At Grafana Labs, we’ve been using Cortex in production for almost three years, including to power the Prometheus backend for the Grafana Cloud managed logging and metrics platform. We’re confident that for large organizations looking for an “enterprise-ready” Prometheus system that can deploy at high scale and reliability, Cortex is the answer.
In fact, over the past year, adoption has hit the mainstream, with Cortex – a Cloud Native Computing Foundation Sandbox project – helping numerous enterprises adopt Prometheus. And the number of stargazers on GitHub has shot up:
Highlights of v1.0
The v1.0 release of Cortex brings numerous changes to make Cortex easy to use and production ready. These changes include:
- Production documentation detailing the steps necessary to build a production-ready Cortex deployment.
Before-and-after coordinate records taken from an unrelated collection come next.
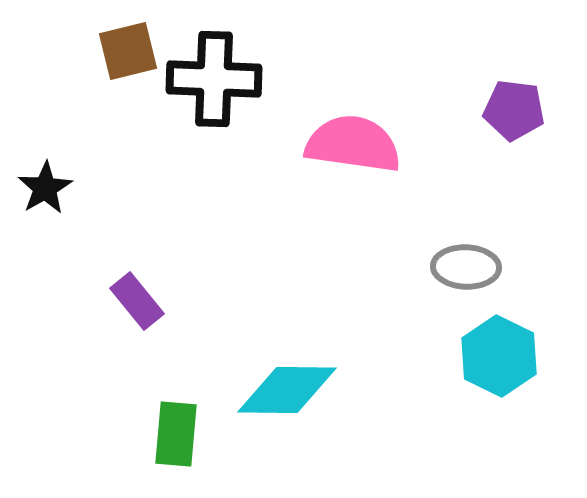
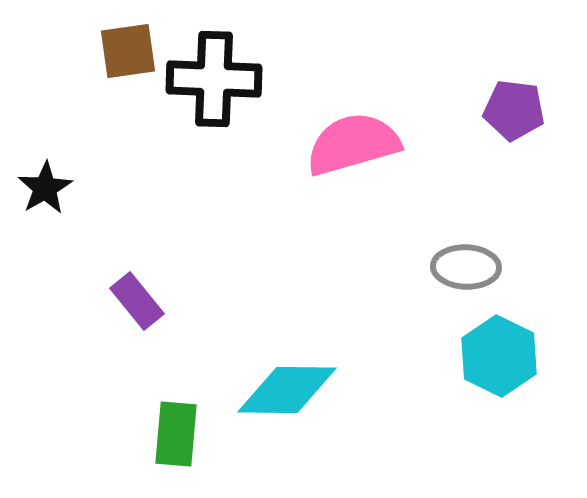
brown square: rotated 6 degrees clockwise
pink semicircle: rotated 24 degrees counterclockwise
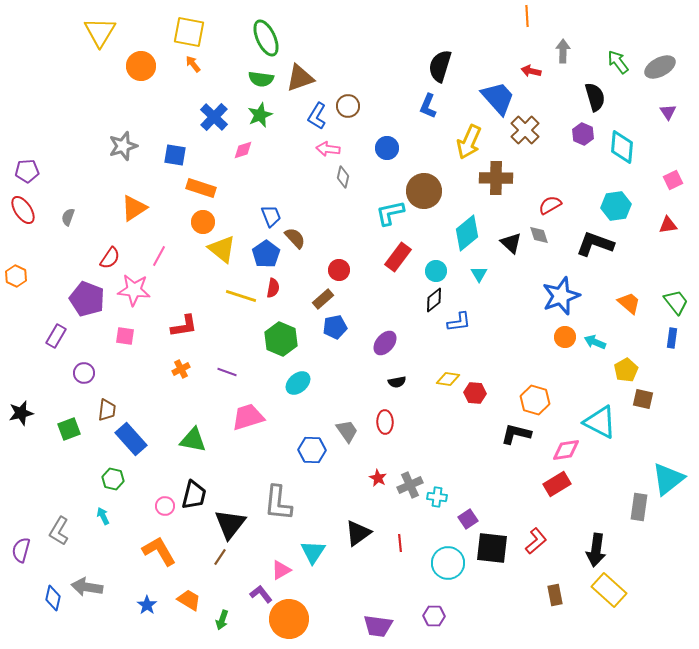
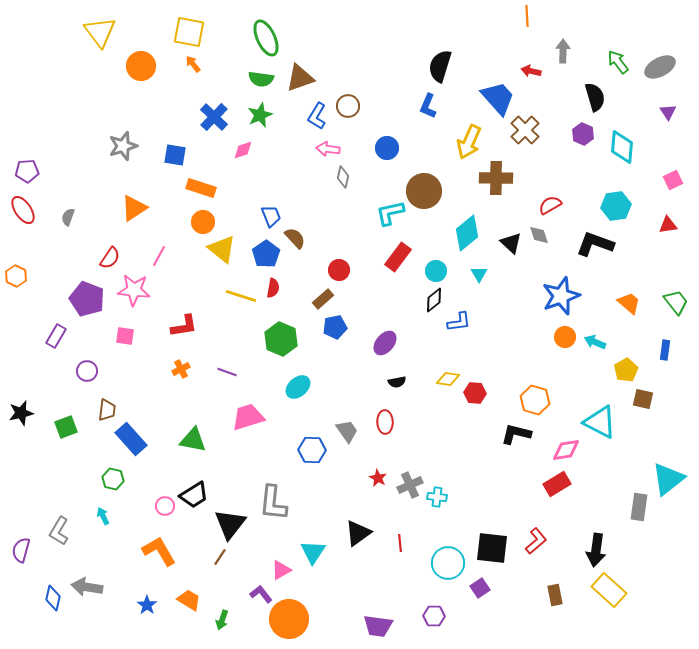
yellow triangle at (100, 32): rotated 8 degrees counterclockwise
blue rectangle at (672, 338): moved 7 px left, 12 px down
purple circle at (84, 373): moved 3 px right, 2 px up
cyan ellipse at (298, 383): moved 4 px down
green square at (69, 429): moved 3 px left, 2 px up
black trapezoid at (194, 495): rotated 44 degrees clockwise
gray L-shape at (278, 503): moved 5 px left
purple square at (468, 519): moved 12 px right, 69 px down
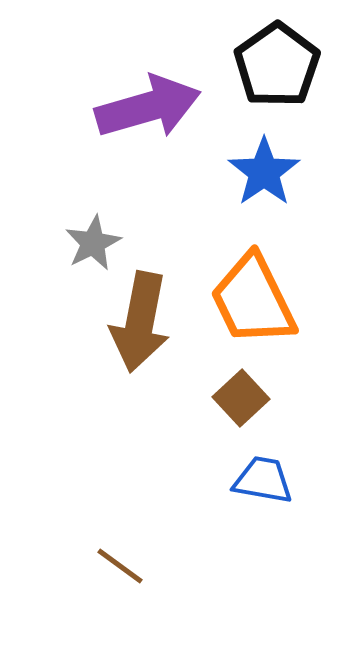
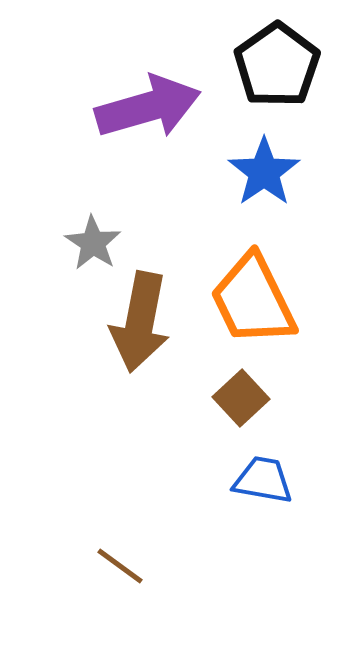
gray star: rotated 12 degrees counterclockwise
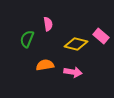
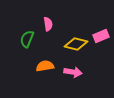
pink rectangle: rotated 63 degrees counterclockwise
orange semicircle: moved 1 px down
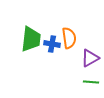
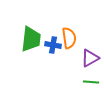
blue cross: moved 1 px right, 1 px down
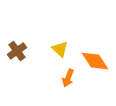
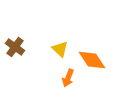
brown cross: moved 2 px left, 4 px up; rotated 18 degrees counterclockwise
orange diamond: moved 3 px left, 1 px up
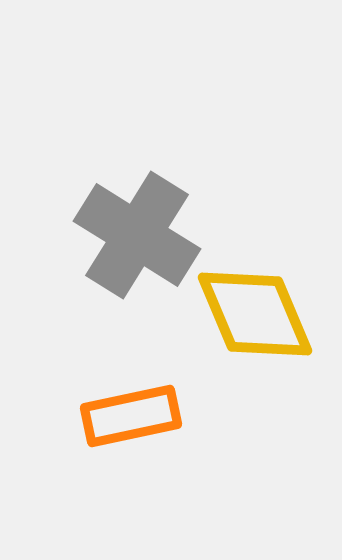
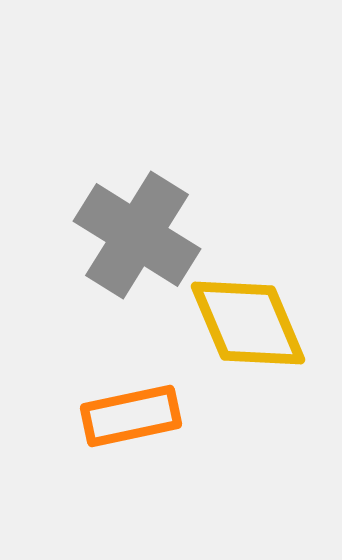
yellow diamond: moved 7 px left, 9 px down
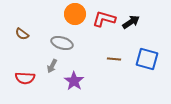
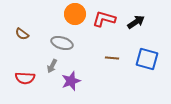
black arrow: moved 5 px right
brown line: moved 2 px left, 1 px up
purple star: moved 3 px left; rotated 18 degrees clockwise
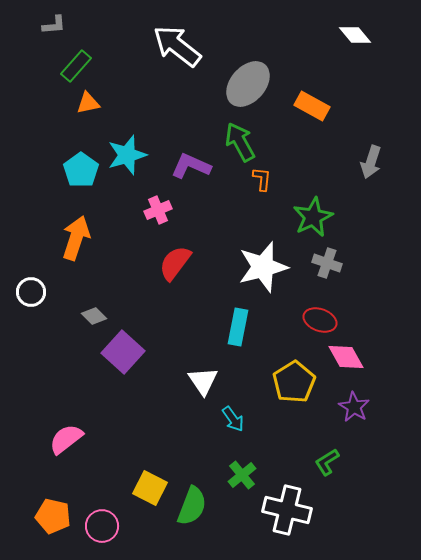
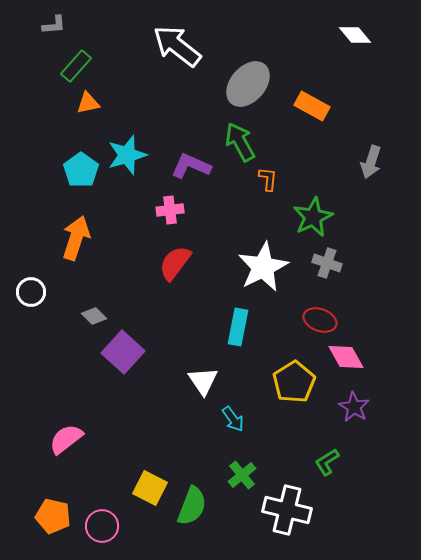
orange L-shape: moved 6 px right
pink cross: moved 12 px right; rotated 16 degrees clockwise
white star: rotated 12 degrees counterclockwise
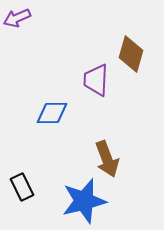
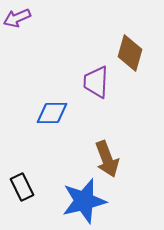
brown diamond: moved 1 px left, 1 px up
purple trapezoid: moved 2 px down
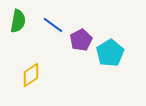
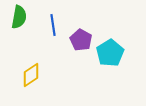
green semicircle: moved 1 px right, 4 px up
blue line: rotated 45 degrees clockwise
purple pentagon: rotated 15 degrees counterclockwise
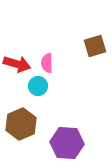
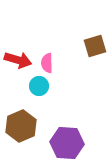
red arrow: moved 1 px right, 4 px up
cyan circle: moved 1 px right
brown hexagon: moved 2 px down
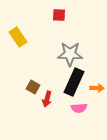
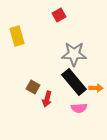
red square: rotated 32 degrees counterclockwise
yellow rectangle: moved 1 px left, 1 px up; rotated 18 degrees clockwise
gray star: moved 4 px right
black rectangle: rotated 64 degrees counterclockwise
orange arrow: moved 1 px left
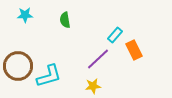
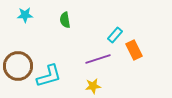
purple line: rotated 25 degrees clockwise
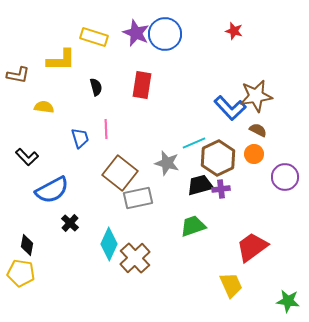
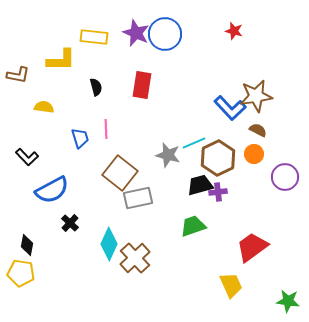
yellow rectangle: rotated 12 degrees counterclockwise
gray star: moved 1 px right, 8 px up
purple cross: moved 3 px left, 3 px down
- Turn-key Grafana dashboards and ready-made Prometheus alerts, the very same we use internally at Grafana Labs to run multiple production Cortex clusters at massive scale.
- Stability and backwards compatibility guarantees to give you the confidence you need to rely on Cortex.
- An easy to use, single process “airplane” mode for getting started and experimenting with Cortex.
The Cortex v1.0 release can be found on our GitHub page.
Grafana Labs and Cortex
Since the project was started in 2016, the focus has been on delivering an infinitely scalable solution. Grafana Labs got involved in 2018 though the acquisition of Kausal. Some recent highlights of our engineering work include:
- Deduplicating metrics from HA Prometheus pairs to enable high availability on the client side.
- Blazing fast PromQL queries, allowing you to run real-time queries against tens of billions of data points.
- How we (ab)used Consul to improve efficiency and scale.
- Introducing the Grafana Agent to reduce resource usage and enable different deployment models when sending metrics to Cortex.
- We’ve used gossip to reduce dependencies and make Cortex easier to use.
Over the past three years, Cortex has been used in production both at Grafana Labs and at companies like Gojek. A decacorn startup, Gojek serves millions of users across Southeast Asia with its mobile wallet, GoPay, and more than 20 services on its super app. To support multiple markets, the systems team at Gojek focused on building an infrastructure for speed, reliability, and scale. By 2019, the team realized it needed a new monitoring system that could keep up with Gojek’s ever-growing technology organization, which led them to Cortex. A year later, Gojek’s Lens monitoring system has 40+ tenants, for which Cortex handles about 1.2 million samples per second. For more on Gojek’s use of Cortex, read the full case study.
I want to give a big thank you to the 97 contributors to Cortex, but in particular a shout out to Bryan Boreham, Ken Haines, Thor Hansen, Jacob Lisi, Chris Marchbanks, Marco Pracucci, Peter Štibraný, Sandeep Sukhani, Goutham Veeramachaneni, Ganesh Vernekar, and Julius Volz for their work over the past few years. We wouldn’t have been able to do this without you.